I have a problem understanding this equation (I encountered it in a mechanics problem). Given:
$x = x(t)$
$q = q(t)$
$v = dx/dt$
$w = dq/dt$
Then:
$\frac {\partial v}{ \partial w} = \frac{\partial x}{\partial q}$
Is that true? If yes, why is that true? How can I proof that?

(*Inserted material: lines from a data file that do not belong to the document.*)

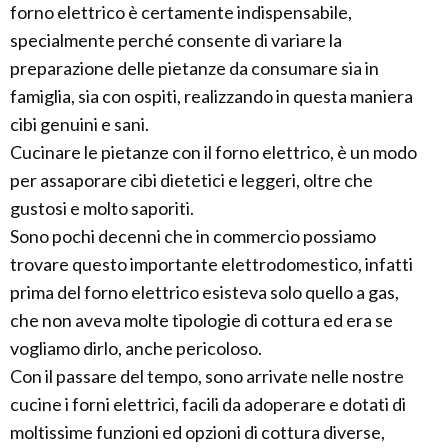
forno elettrico è certamente indispensabile,
specialmente perché consente di variare la
preparazione delle pietanze da consumare sia in
famiglia, sia con ospiti, realizzando in questa maniera
cibi genuini e sani.
Cucinare le pietanze con il forno elettrico, è un modo
per assaporare cibi dietetici e leggeri, oltre che
gustosi e molto saporiti.
Sono pochi decenni che in commercio possiamo
trovare questo importante elettrodomestico, infatti
prima del forno elettrico esisteva solo quello a gas,
che non aveva molte tipologie di cottura ed era se
vogliamo dirlo, anche pericoloso.
Con il passare del tempo, sono arrivate nelle nostre
cucine i forni elettrici, facili da adoperare e dotati di
moltissime funzioni ed opzioni di cottura diverse,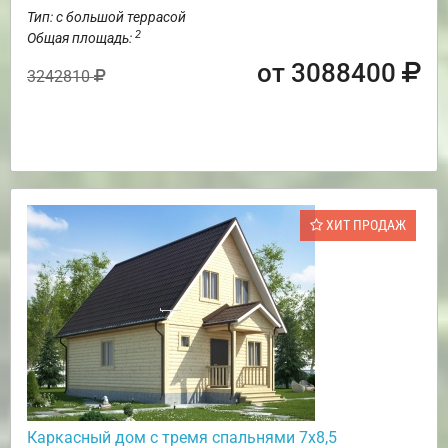
Тип: с большой террасой
2
Общая площадь:
от 3088400
3242810
ХИТ ПРОДАЖ
Каркасный дом с тремя спальнями 7х8,5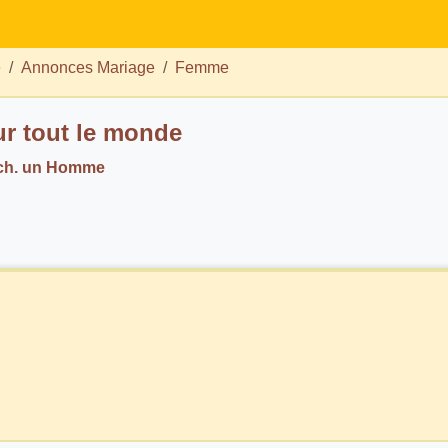
e
Annonces Mariage
Femme
r tout le monde
 ch. un Homme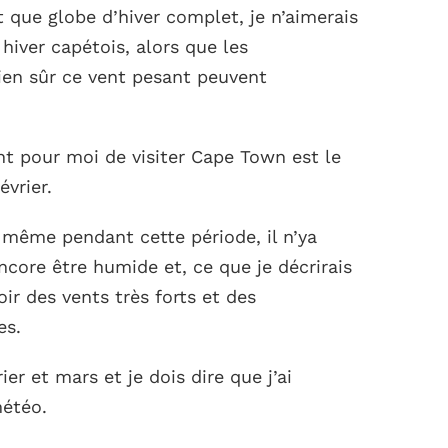
 que globe d’hiver complet, je n’aimerais
hiver capétois, alors que les
bien sûr ce vent pesant peuvent
nt pour moi de visiter Cape Town est le
vrier.
, même pendant cette période, il n’ya
core être humide et, ce que je décrirais
ir des vents très forts et des
es.
vrier et mars et je dois dire que j’ai
météo.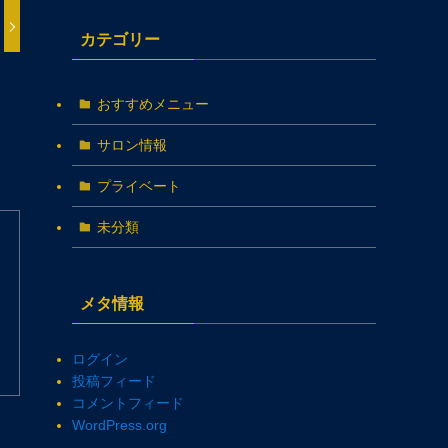
カテゴリー
おすすめメニュー
サロン情報
プライベート
未分類
メタ情報
ログイン
投稿フィード
コメントフィード
WordPress.org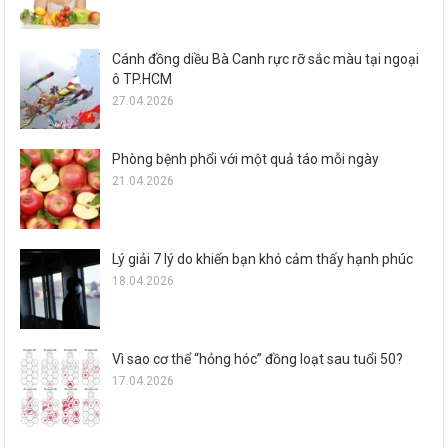
Cánh đồng diều Bà Canh rực rỡ sắc màu tại ngoại
ô TP.HCM
27.04.2026
Phòng bệnh phổi với một quả táo mỗi ngày
21.04.2026
Lý giải 7 lý do khiến bạn khó cảm thấy hạnh phúc
18.04.2026
Vì sao cơ thể “hỏng hóc” đồng loạt sau tuổi 50?
17.04.2026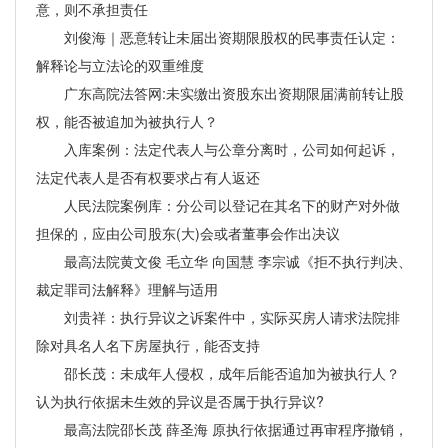
意，则不承担责任
刘俊海｜恶意转让未届出资期限股权的民事责任认定：
解释论与立法论的双重维度
广东高院法答网:未实缴出资股东出资期限届满前转让股
权，能否被追加为被执行人？
入库案例：法定代表人与公章分离时，公司如何起诉，
法定代表人是否有权要求占有人返还
人民法院案例库：分公司以登记在其名下的财产对外做
担保的，应由公司股东(大)会或者董事会作出决议
最高法院黄文俊 毛立华 向国慧 李宗诚《拒不执行判决、
裁定罪司法解释》理解与适用
刘贵祥：执行异议之诉案件中，实际买房人请求法院排
除对具名人名下房屋执行，能否支持
邵长茂：未成年人侵权，成年后能否追加为被执行人？
认为执行依据未生效的异议是否属于执行异议?
最高法院邵长茂 薛圣海 原执行依据通过再审程序撤销，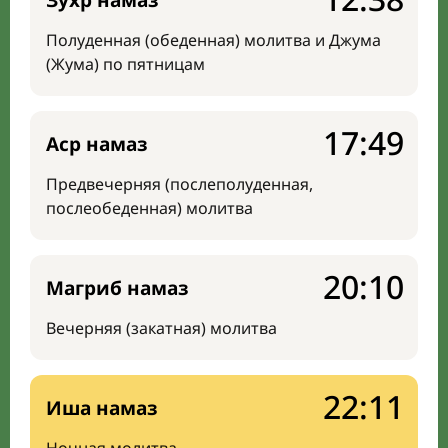
Зухр намаз
Полуденная (обеденная) молитва и Джума
(Жума) по пятницам
17:49
Аср намаз
Предвечерняя (послеполуденная,
послеобеденная) молитва
20:10
Магриб намаз
Вечерняя (закатная) молитва
22:11
Иша намаз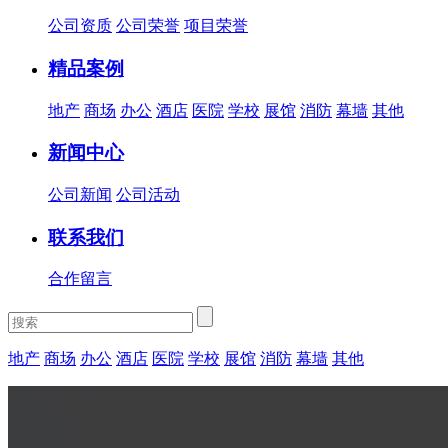
公司资质
公司荣誉
项目荣誉
精品案例
地产
商场
办公
酒店
医院
学校
展馆
消防
幕墙
其他
新闻中心
公司新闻
公司活动
联系我们
合作留言
地产
商场
办公
酒店
医院
学校
展馆
消防
幕墙
其他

EDIT: Actually it's a passage in the derivation of the Lagrange equations in Analytical Mechanics:
$v = dOP/dt$
$\dot{q} = dq/dt$
$\partial v / \partial \dot{q} = \partial OP/ \partial q$
If you have a parametrized curve $(x,y)=(f(t),g(t))$, then the tangent vector is $(f'(t),g'(t))$. Provided that the tangent vector isn't pointing straight up or straight down (that is, provided that $f'(t)\neq 0$), the curve looks locally like the graph of a function $y=H(x)$, and its slope $dy/dx=H'(x)$ at some point $(x,y)=(a,H(a))$ is just $g'(t_0)/f'(t_0)$ where $t_0$ is the parameter value corresponding to that point on the curve (that is, $a=f(t_0)$ and $H(a)=g(t_0)$). To see this, think of the right triangle with the tangent vector as its hypotenuse; it has $\Delta y=g'(t_0)$ and $\Delta x=f'(t_0)$.
So what the statement $dy/dx=(dy/dt)/(dx/dt)$ really means is $H'(a)=g'(t_0)/f'(t_0)$.
It works because the Leibniz's notation for derivatives dx/dt means two things that are both true: (1) a name for the derivative x'(t); (2) the fraction or quotient of differentials: numerator dx, denominator dt (arbitrary number); so dx=x'(t)dt.